These are valid questions, Steven. The thread topic is supposed to be “code is read much more than it is written” (I tried to edit the title and original post to clarify this but the edit period has lapsed) but I think your questions, rhetorical though they may have been intended, more than deserve to be honored with an answer.
What exactly is the difference between complex and complicated?
Complex: made up of many simple elements, as in a readily-evident compound structure or system.
Complicated: a relationship of parts that interact and affect each other in elaborate, often obscure ways.
Though these two terms, complex and complicated, are easily intermingled, the difference is the clarity versus obscurity of the relationships between the elements of a multi-part system.
Is flat really better than nested?
Since the context is programming, one might consider the difference between a routine with many nested levels (indents) versus using a function call. Code folding also creates “flatness”; I put a fair amount of thought into structuring commented lines to create convenient “creases” in VS Code and other auto-folding IDE’s. This routinely involves blatant violation of the 4-space indent, but it’s a very limited exception, improves readability and assimilation tremendously, and is a net gain. Another example of flatness in practice would be a short IF:
clause that integrates better as a single line rather than LF+indent. This effect is exponential when you can use multiple consecutive one-line IF:
clauses.
how do you know if your code is beautiful or ugly?
Excellent question, and this illustrates the philosophical and sometimes subjective nature of the pyZen principles. Nevertheless, we can delineate some fundamental concepts and pierce the darkness. To wit:
Some levels in the aesthetic scale might be…
- Beautiful
- Elegant
- Workable
- Crude (but effective)
- Sloppy
- Ugly
- Painful, Torturous, Evil, etc.
“Beautiful” and “ugly” are subjective by definition, so a subsequent programmer’s experience defines where on the scale any given code might be–for them–which means that the skill, experience, and depth of knowledge of that follow-on programmer is a major factor in the achievement of beauty. An example: Someone unfamiliar with matrix math won’t perceive the beauty of solving simultaneous quadratic equations with code. I initially studied matrices in high school and again while getting an engineering degree but they didn’t make sense and even seemed a bit pointless. In graduate school I finally had someone explain it properly (or perhaps I had cleared up some underlying confusion) and was stunned by the simplicity and beauty of matrices.

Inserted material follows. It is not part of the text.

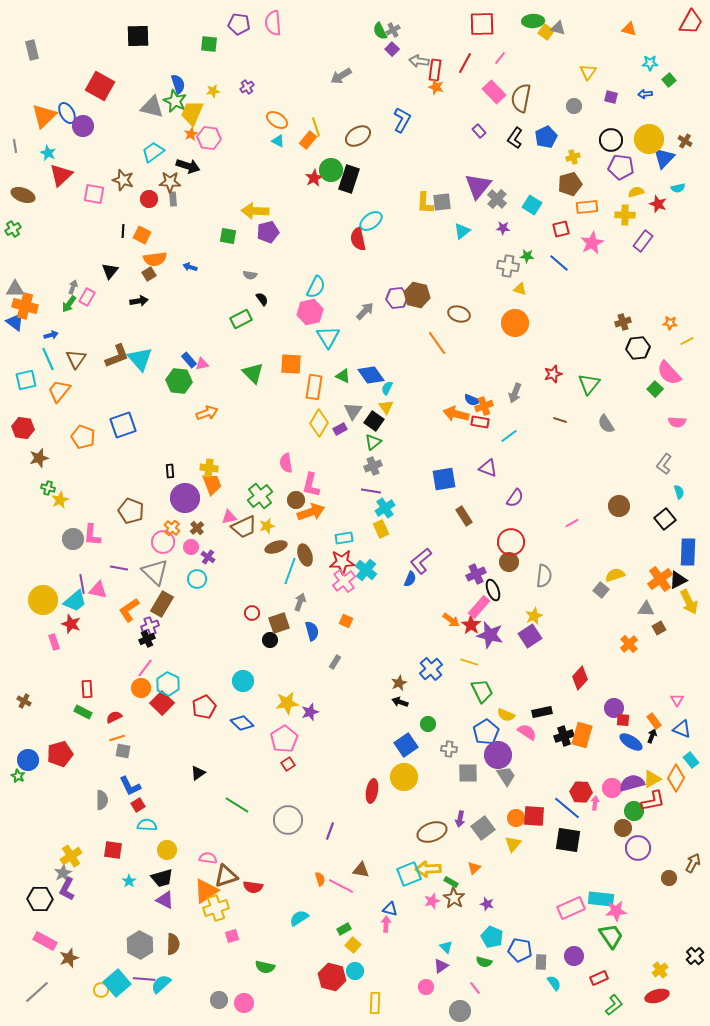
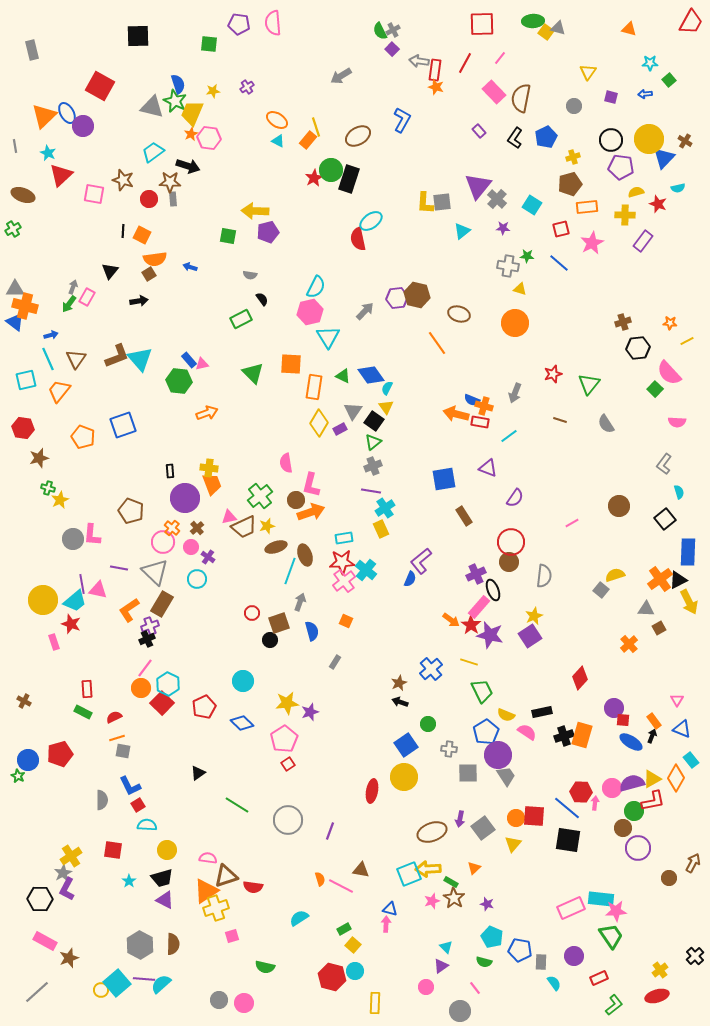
orange cross at (484, 406): rotated 36 degrees clockwise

The final analysis: You know where on the scale you and your code are by how pleasurable it is to create the code or work with it afterward.
It seems that the Beauty statement is largely aspirational, particularly when a deadline looms, but most programmers who code as a hobby have experienced elegance and beauty in coding. Sometimes the experience is best described as ecstasy. Taking a slightly different tack on it: Simplicity is genius (git is an example) and benevolent demonstrations of genius are extremely pleasurable and therefore almost always beautiful.

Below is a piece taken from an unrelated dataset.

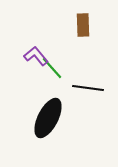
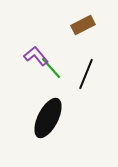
brown rectangle: rotated 65 degrees clockwise
green line: moved 1 px left
black line: moved 2 px left, 14 px up; rotated 76 degrees counterclockwise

Speaking of git, that’s also an excellent example of complexity versus complication.
Closing thought: Evidently the pyZen principia would act as koen by encouraging the reader to more deeply consider the meanings of the words it contains. I find most of them to express fundamentals that I’ve arrived at over the many decades. (The decades since my dad brought home a hot-rod Tandy TRS-80 with an external 128K memory expansion unit. The memory expansion “appliance” was a good bit larger than a modern laptop.) For some time now, all of my protégés receive an orientation on complex versus complicated and the “junk food” of shortcuts and clever solutions–that usually create problems later–versus the genius and beauty of complete and well-considered solutions.